Dataset entries
+-------+
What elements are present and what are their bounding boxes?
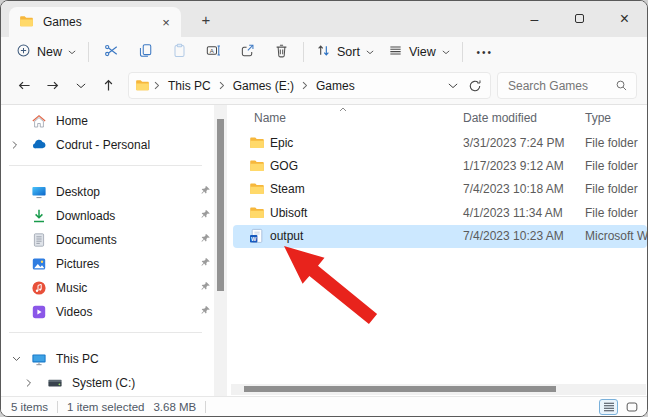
- address-bar[interactable]: This PC Games (E:) Games: [128, 72, 491, 99]
- details-view-toggle[interactable]: [599, 399, 618, 415]
- copy-button[interactable]: [128, 39, 162, 65]
- column-header-type[interactable]: Type: [585, 111, 647, 125]
- title-bar: Games × + – ×: [1, 1, 647, 37]
- new-button[interactable]: New: [9, 39, 83, 65]
- horizontal-scrollbar-track[interactable]: [231, 384, 646, 395]
- close-button[interactable]: ×: [602, 1, 647, 36]
- sidebar-scrollbar-track[interactable]: [214, 105, 227, 396]
- sort-button-label: Sort: [337, 45, 360, 59]
- minimize-button[interactable]: –: [512, 1, 557, 36]
- sidebar-scrollbar-thumb[interactable]: [217, 119, 224, 291]
- sidebar-item-system-c[interactable]: System (C:): [1, 371, 214, 395]
- sidebar-item-documents[interactable]: Documents: [1, 228, 214, 252]
- address-bar-row: This PC Games (E:) Games: [1, 67, 647, 105]
- sidebar-item-label: Codrut - Personal: [56, 138, 150, 152]
- item-count: 5 items: [11, 401, 48, 413]
- search-box: [497, 72, 637, 99]
- file-name: GOG: [270, 159, 298, 173]
- toolbar-separator: [88, 42, 89, 62]
- refresh-icon[interactable]: [468, 79, 482, 93]
- sidebar-divider: [9, 332, 202, 333]
- sidebar-item-label: Documents: [56, 233, 117, 247]
- view-button-label: View: [409, 45, 436, 59]
- drive-icon: [47, 375, 63, 391]
- file-row-ubisoft[interactable]: Ubisoft 4/1/2023 11:34 AM File folder: [227, 201, 647, 224]
- toolbar-separator: [462, 42, 463, 62]
- maximize-icon: [575, 14, 584, 23]
- tab-games[interactable]: Games ×: [9, 7, 181, 37]
- view-icon: [388, 43, 403, 61]
- expand-chevron-icon[interactable]: [26, 379, 32, 388]
- expand-chevron-icon[interactable]: [12, 141, 18, 150]
- delete-button[interactable]: [264, 39, 298, 65]
- sidebar-item-downloads[interactable]: Downloads: [1, 204, 214, 228]
- share-button[interactable]: [230, 39, 264, 65]
- new-tab-button[interactable]: +: [193, 7, 219, 31]
- pin-icon: [200, 185, 211, 199]
- breadcrumb-this-pc[interactable]: This PC: [164, 77, 215, 95]
- breadcrumb-games[interactable]: Games: [312, 77, 359, 95]
- sidebar-item-home[interactable]: Home: [1, 109, 214, 133]
- breadcrumb-chevron-icon[interactable]: [154, 81, 160, 90]
- forward-button[interactable]: [39, 73, 66, 99]
- status-divider: [205, 401, 206, 413]
- file-name: Ubisoft: [270, 206, 307, 220]
- maximize-button[interactable]: [557, 1, 602, 36]
- search-input[interactable]: [506, 78, 615, 94]
- music-icon: [31, 280, 47, 296]
- file-type: File folder: [585, 136, 647, 150]
- details-view-icon: [603, 402, 615, 412]
- large-icons-view-icon: [626, 402, 638, 412]
- trash-icon: [274, 43, 289, 61]
- pin-icon: [200, 305, 211, 319]
- address-dropdown-chevron-icon[interactable]: [448, 83, 458, 89]
- rename-button[interactable]: A: [196, 39, 230, 65]
- file-date: 3/31/2023 7:24 PM: [463, 136, 585, 150]
- folder-icon: [249, 205, 265, 221]
- breadcrumb-chevron-icon[interactable]: [302, 81, 308, 90]
- horizontal-scrollbar-thumb[interactable]: [244, 386, 556, 392]
- sidebar-divider: [9, 165, 202, 166]
- see-more-button[interactable]: •••: [468, 39, 502, 65]
- copy-icon: [138, 43, 153, 61]
- sort-icon: [316, 43, 331, 61]
- recent-locations-button[interactable]: [67, 73, 94, 99]
- sidebar-item-videos[interactable]: Videos: [1, 300, 214, 324]
- file-name: Steam: [270, 182, 305, 196]
- cut-button[interactable]: [94, 39, 128, 65]
- pin-icon: [200, 233, 211, 247]
- file-row-gog[interactable]: GOG 1/17/2023 9:12 AM File folder: [227, 154, 647, 177]
- sidebar-item-pictures[interactable]: Pictures: [1, 252, 214, 276]
- paste-icon: [172, 43, 187, 61]
- paste-button[interactable]: [162, 39, 196, 65]
- chevron-down-icon: [68, 50, 76, 55]
- breadcrumb-games-e[interactable]: Games (E:): [229, 77, 298, 95]
- folder-icon: [19, 14, 35, 30]
- folder-icon: [249, 181, 265, 197]
- collapse-chevron-icon[interactable]: [12, 356, 21, 362]
- large-icons-view-toggle[interactable]: [622, 399, 641, 415]
- sort-ascending-icon: [339, 107, 347, 112]
- sidebar-item-desktop[interactable]: Desktop: [1, 180, 214, 204]
- sidebar-item-label: System (C:): [72, 376, 135, 390]
- file-row-steam[interactable]: Steam 7/4/2023 10:18 AM File folder: [227, 178, 647, 201]
- column-header-row: Name Date modified Type: [227, 105, 647, 131]
- up-button[interactable]: [95, 73, 122, 99]
- column-header-date-modified[interactable]: Date modified: [463, 111, 585, 125]
- sidebar-item-music[interactable]: Music: [1, 276, 214, 300]
- file-row-output-selected[interactable]: W output 7/4/2023 10:23 AM Microsoft Wor…: [227, 225, 647, 248]
- svg-text:A: A: [209, 47, 214, 54]
- back-button[interactable]: [11, 73, 38, 99]
- breadcrumb-chevron-icon[interactable]: [219, 81, 225, 90]
- tab-close-button[interactable]: ×: [157, 13, 175, 31]
- column-header-name[interactable]: Name: [254, 111, 463, 125]
- file-row-epic[interactable]: Epic 3/31/2023 7:24 PM File folder: [227, 131, 647, 154]
- file-date: 7/4/2023 10:18 AM: [463, 182, 585, 196]
- sidebar-item-onedrive[interactable]: Codrut - Personal: [1, 133, 214, 157]
- sidebar-item-this-pc[interactable]: This PC: [1, 347, 214, 371]
- file-type: File folder: [585, 182, 647, 196]
- folder-icon: [249, 135, 265, 151]
- sort-button[interactable]: Sort: [309, 39, 381, 65]
- svg-text:W: W: [251, 236, 257, 242]
- view-button[interactable]: View: [381, 39, 457, 65]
+-------+
DIRECTIONS FOR THIS TASK >>
The entries should be reproduced word for word, pictures omitted.

ANSWER AREA >>
What elements are present and what are their bounding boxes?
- address-bar[interactable]: This PC Games (E:) Games: [128, 72, 491, 99]
- details-view-toggle[interactable]: [599, 399, 618, 415]
- copy-button[interactable]: [128, 39, 162, 65]
- column-header-type[interactable]: Type: [585, 111, 647, 125]
- title-bar: Games × + – ×: [1, 1, 647, 37]
- new-button[interactable]: New: [9, 39, 83, 65]
- horizontal-scrollbar-track[interactable]: [231, 384, 646, 395]
- close-button[interactable]: ×: [602, 1, 647, 36]
- sidebar-scrollbar-track[interactable]: [214, 105, 227, 396]
- sort-button-label: Sort: [337, 45, 360, 59]
- minimize-button[interactable]: –: [512, 1, 557, 36]
- sidebar-scrollbar-thumb[interactable]: [217, 119, 224, 291]
- sidebar-item-system-c[interactable]: System (C:): [1, 371, 214, 395]
- sidebar-item-documents[interactable]: Documents: [1, 228, 214, 252]
- address-bar-row: This PC Games (E:) Games: [1, 67, 647, 105]
- sidebar-item-label: Codrut - Personal: [56, 138, 150, 152]
- item-count: 5 items: [11, 401, 48, 413]
- search-box: [497, 72, 637, 99]
- file-name: GOG: [270, 159, 298, 173]
- toolbar-separator: [88, 42, 89, 62]
- refresh-icon[interactable]: [468, 79, 482, 93]
- sidebar-divider: [9, 332, 202, 333]
- sidebar-item-label: Documents: [56, 233, 117, 247]
- view-button-label: View: [409, 45, 436, 59]
- drive-icon: [47, 375, 63, 391]
- file-row-ubisoft[interactable]: Ubisoft 4/1/2023 11:34 AM File folder: [227, 201, 647, 224]
- toolbar-separator: [462, 42, 463, 62]
- maximize-icon: [575, 14, 584, 23]
- tab-games[interactable]: Games ×: [9, 7, 181, 37]
- view-icon: [388, 43, 403, 61]
- expand-chevron-icon[interactable]: [26, 379, 32, 388]
- expand-chevron-icon[interactable]: [12, 141, 18, 150]
- delete-button[interactable]: [264, 39, 298, 65]
- sidebar-item-downloads[interactable]: Downloads: [1, 204, 214, 228]
- share-button[interactable]: [230, 39, 264, 65]
- new-tab-button[interactable]: +: [193, 7, 219, 31]
- pin-icon: [200, 185, 211, 199]
- breadcrumb-this-pc[interactable]: This PC: [164, 77, 215, 95]
- breadcrumb-games[interactable]: Games: [312, 77, 359, 95]
- sidebar-item-home[interactable]: Home: [1, 109, 214, 133]
- breadcrumb-chevron-icon[interactable]: [154, 81, 160, 90]
- forward-button[interactable]: [39, 73, 66, 99]
- status-divider: [205, 401, 206, 413]
- file-name: Ubisoft: [270, 206, 307, 220]
- maximize-button[interactable]: [557, 1, 602, 36]
- search-input[interactable]: [506, 78, 615, 94]
- music-icon: [31, 280, 47, 296]
- file-type: File folder: [585, 136, 647, 150]
- details-view-icon: [603, 402, 615, 412]
- large-icons-view-icon: [626, 402, 638, 412]
- trash-icon: [274, 43, 289, 61]
- pin-icon: [200, 305, 211, 319]
- address-dropdown-chevron-icon[interactable]: [448, 83, 458, 89]
- rename-button[interactable]: A: [196, 39, 230, 65]
- file-date: 3/31/2023 7:24 PM: [463, 136, 585, 150]
- folder-icon: [249, 205, 265, 221]
- breadcrumb-chevron-icon[interactable]: [302, 81, 308, 90]
- horizontal-scrollbar-thumb[interactable]: [244, 386, 556, 392]
- sidebar-divider: [9, 165, 202, 166]
- see-more-button[interactable]: •••: [468, 39, 502, 65]
- copy-icon: [138, 43, 153, 61]
- sort-icon: [316, 43, 331, 61]
- recent-locations-button[interactable]: [67, 73, 94, 99]
- sidebar-item-videos[interactable]: Videos: [1, 300, 214, 324]
- file-name: Steam: [270, 182, 305, 196]
- cut-button[interactable]: [94, 39, 128, 65]
- pin-icon: [200, 233, 211, 247]
- file-row-gog[interactable]: GOG 1/17/2023 9:12 AM File folder: [227, 154, 647, 177]
- sidebar-item-pictures[interactable]: Pictures: [1, 252, 214, 276]
- paste-icon: [172, 43, 187, 61]
- paste-button[interactable]: [162, 39, 196, 65]
- chevron-down-icon: [68, 50, 76, 55]
- breadcrumb-games-e[interactable]: Games (E:): [229, 77, 298, 95]
- folder-icon: [19, 14, 35, 30]
- folder-icon: [249, 181, 265, 197]
- collapse-chevron-icon[interactable]: [12, 356, 21, 362]
- large-icons-view-toggle[interactable]: [622, 399, 641, 415]
- sort-ascending-icon: [339, 107, 347, 112]
- sidebar-item-desktop[interactable]: Desktop: [1, 180, 214, 204]
- sidebar-item-label: System (C:): [72, 376, 135, 390]
- file-row-steam[interactable]: Steam 7/4/2023 10:18 AM File folder: [227, 178, 647, 201]
- column-header-row: Name Date modified Type: [227, 105, 647, 131]
- up-button[interactable]: [95, 73, 122, 99]
- column-header-date-modified[interactable]: Date modified: [463, 111, 585, 125]
- sidebar-item-music[interactable]: Music: [1, 276, 214, 300]
- file-row-output-selected[interactable]: W output 7/4/2023 10:23 AM Microsoft Wor…: [227, 225, 647, 248]
- svg-text:A: A: [209, 47, 214, 54]
- back-button[interactable]: [11, 73, 38, 99]
- breadcrumb-chevron-icon[interactable]: [219, 81, 225, 90]
- tab-close-button[interactable]: ×: [157, 13, 175, 31]
- column-header-name[interactable]: Name: [254, 111, 463, 125]
- file-row-epic[interactable]: Epic 3/31/2023 7:24 PM File folder: [227, 131, 647, 154]
- file-date: 7/4/2023 10:18 AM: [463, 182, 585, 196]
- sidebar-item-onedrive[interactable]: Codrut - Personal: [1, 133, 214, 157]
- sidebar-item-this-pc[interactable]: This PC: [1, 347, 214, 371]
- file-type: File folder: [585, 182, 647, 196]
- folder-icon: [249, 135, 265, 151]
- sort-button[interactable]: Sort: [309, 39, 381, 65]
- svg-text:W: W: [251, 236, 257, 242]
- view-button[interactable]: View: [381, 39, 457, 65]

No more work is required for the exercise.